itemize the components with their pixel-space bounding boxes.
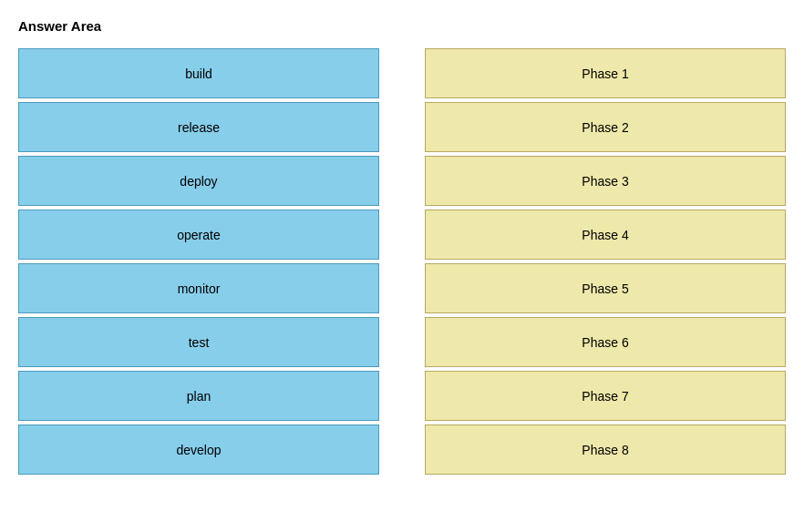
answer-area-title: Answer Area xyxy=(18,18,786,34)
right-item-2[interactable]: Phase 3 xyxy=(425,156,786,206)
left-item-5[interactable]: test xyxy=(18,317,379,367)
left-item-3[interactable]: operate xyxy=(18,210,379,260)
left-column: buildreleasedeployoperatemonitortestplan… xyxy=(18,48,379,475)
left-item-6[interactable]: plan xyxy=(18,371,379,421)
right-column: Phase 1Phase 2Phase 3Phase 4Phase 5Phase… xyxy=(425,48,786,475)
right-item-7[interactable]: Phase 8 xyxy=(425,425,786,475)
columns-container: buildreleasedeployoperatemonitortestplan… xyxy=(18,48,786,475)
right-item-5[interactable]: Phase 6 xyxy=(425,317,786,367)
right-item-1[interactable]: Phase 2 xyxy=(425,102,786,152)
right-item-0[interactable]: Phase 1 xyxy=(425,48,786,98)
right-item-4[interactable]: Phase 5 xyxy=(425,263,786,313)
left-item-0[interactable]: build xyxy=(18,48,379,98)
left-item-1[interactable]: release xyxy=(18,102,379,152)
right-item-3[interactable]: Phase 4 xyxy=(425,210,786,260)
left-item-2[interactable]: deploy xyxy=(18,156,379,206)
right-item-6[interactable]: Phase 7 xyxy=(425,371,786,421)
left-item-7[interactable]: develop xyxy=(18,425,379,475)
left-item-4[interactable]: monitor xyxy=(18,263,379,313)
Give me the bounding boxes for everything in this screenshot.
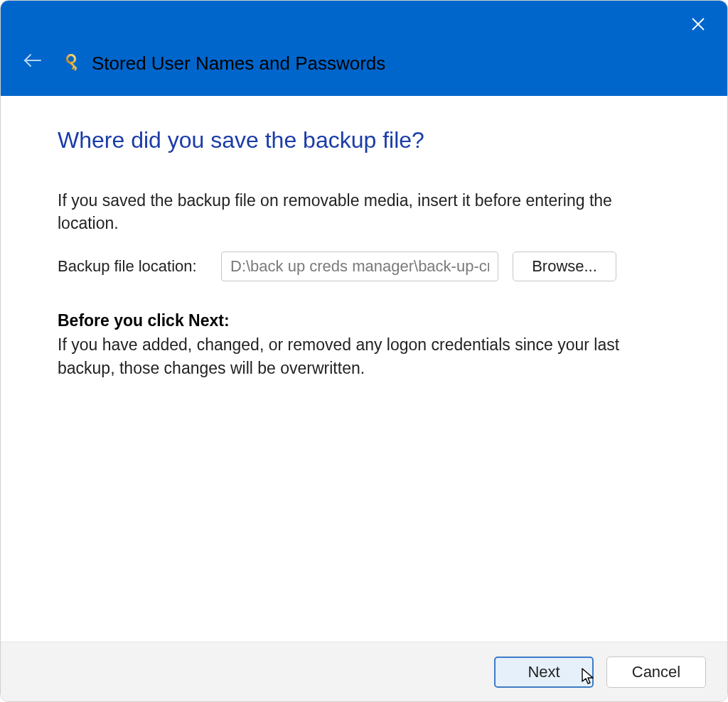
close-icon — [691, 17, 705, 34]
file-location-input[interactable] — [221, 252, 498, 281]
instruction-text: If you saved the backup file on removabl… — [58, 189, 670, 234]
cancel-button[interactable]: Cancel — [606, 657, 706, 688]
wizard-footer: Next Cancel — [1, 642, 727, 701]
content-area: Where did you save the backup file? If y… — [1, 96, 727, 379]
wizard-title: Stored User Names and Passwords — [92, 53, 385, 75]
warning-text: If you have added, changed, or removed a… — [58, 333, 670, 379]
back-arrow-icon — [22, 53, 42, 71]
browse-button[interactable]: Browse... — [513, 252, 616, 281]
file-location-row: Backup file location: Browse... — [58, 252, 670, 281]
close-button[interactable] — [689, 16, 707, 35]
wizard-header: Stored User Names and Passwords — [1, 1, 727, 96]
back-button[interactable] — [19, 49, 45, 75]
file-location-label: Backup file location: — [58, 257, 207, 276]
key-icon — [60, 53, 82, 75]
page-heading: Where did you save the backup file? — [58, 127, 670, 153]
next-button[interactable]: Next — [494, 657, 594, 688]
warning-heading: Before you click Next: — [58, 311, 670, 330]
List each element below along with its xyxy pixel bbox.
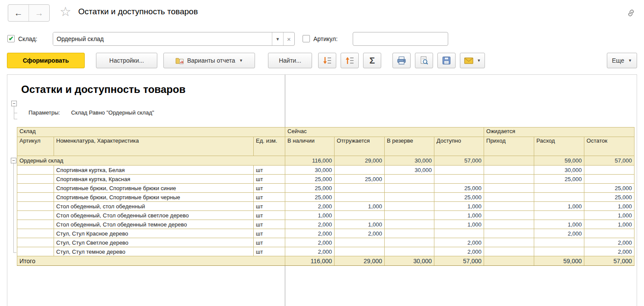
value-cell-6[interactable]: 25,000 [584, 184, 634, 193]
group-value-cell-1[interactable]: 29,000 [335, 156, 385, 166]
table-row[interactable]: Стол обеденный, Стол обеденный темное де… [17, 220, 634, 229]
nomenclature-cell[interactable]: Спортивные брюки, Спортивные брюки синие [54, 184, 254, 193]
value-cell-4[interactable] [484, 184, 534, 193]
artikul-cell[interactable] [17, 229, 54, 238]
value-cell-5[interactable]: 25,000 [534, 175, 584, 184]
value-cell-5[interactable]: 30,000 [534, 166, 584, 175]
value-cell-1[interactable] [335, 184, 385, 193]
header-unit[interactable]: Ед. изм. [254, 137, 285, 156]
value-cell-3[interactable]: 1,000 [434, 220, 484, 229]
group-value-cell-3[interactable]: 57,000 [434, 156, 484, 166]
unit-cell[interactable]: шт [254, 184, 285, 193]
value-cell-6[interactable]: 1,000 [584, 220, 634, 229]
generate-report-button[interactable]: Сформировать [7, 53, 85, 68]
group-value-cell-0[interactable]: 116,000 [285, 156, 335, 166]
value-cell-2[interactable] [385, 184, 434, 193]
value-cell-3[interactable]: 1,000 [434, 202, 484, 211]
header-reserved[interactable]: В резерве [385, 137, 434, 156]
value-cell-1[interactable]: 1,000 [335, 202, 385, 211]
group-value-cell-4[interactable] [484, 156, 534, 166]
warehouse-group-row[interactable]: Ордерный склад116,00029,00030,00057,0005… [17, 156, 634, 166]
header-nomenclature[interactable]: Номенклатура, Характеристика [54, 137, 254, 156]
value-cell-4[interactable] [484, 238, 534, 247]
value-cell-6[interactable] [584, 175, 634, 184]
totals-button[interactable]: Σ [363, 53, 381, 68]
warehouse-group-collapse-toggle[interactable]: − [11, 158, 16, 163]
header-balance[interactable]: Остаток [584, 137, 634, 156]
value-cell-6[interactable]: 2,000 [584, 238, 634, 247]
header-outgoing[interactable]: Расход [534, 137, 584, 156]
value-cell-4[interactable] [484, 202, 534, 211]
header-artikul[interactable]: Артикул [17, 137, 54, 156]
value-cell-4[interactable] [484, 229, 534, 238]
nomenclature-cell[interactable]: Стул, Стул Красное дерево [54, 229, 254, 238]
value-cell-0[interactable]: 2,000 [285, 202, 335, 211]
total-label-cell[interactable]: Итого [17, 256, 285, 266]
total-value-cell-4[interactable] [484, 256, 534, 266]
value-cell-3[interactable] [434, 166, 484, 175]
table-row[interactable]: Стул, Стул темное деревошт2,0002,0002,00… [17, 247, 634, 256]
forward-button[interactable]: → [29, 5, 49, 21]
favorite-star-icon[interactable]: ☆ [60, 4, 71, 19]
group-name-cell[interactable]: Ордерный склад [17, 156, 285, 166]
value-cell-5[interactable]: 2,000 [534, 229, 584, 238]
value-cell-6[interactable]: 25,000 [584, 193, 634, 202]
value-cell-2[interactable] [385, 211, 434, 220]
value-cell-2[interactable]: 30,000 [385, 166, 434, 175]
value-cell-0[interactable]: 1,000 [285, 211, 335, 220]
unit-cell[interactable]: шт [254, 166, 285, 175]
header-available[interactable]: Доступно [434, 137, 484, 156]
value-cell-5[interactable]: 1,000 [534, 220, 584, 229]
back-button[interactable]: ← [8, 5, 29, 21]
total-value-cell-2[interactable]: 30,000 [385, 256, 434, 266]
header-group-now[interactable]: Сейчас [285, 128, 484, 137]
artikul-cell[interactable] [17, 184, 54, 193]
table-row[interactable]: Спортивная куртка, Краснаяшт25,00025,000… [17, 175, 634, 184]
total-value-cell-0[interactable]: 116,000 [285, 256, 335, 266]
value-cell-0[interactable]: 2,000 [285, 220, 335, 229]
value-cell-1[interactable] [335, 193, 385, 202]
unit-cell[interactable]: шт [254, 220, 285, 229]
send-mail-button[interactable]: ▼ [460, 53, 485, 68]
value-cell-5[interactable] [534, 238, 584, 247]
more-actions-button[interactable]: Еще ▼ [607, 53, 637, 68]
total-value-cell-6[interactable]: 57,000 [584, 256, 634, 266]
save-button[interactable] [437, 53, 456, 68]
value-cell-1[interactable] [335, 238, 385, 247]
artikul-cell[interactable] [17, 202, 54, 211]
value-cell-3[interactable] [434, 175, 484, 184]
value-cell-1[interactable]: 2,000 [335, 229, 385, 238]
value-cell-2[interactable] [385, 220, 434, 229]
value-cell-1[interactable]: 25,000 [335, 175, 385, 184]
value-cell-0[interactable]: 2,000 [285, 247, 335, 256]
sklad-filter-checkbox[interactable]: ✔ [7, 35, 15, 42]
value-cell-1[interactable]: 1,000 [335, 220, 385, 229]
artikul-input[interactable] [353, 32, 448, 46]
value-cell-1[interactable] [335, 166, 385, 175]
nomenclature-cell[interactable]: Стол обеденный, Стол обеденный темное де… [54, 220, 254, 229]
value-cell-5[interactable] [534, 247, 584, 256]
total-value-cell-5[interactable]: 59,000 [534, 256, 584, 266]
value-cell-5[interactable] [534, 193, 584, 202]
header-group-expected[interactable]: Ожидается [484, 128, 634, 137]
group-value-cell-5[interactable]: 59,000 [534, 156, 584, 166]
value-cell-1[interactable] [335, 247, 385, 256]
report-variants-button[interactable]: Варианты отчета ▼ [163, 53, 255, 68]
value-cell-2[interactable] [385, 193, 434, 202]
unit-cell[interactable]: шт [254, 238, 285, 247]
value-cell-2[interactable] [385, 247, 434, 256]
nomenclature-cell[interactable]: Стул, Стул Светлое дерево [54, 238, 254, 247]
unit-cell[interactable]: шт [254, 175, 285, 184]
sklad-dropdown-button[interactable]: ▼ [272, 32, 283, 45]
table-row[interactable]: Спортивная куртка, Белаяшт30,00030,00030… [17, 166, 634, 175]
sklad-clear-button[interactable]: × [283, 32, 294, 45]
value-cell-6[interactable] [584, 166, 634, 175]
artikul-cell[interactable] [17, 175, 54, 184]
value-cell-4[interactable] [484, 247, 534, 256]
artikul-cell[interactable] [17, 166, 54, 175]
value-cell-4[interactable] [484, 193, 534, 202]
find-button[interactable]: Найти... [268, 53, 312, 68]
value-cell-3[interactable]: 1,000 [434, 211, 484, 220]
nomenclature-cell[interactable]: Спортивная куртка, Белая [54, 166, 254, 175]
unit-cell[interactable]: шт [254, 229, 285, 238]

____

--- Work order ---
Report each line of the material above where the word "heading" appears.

--- Task answer ---
page-heading: Where did you save the backup file? — [58, 127, 670, 153]
warning-heading: Before you click Next: — [58, 311, 670, 330]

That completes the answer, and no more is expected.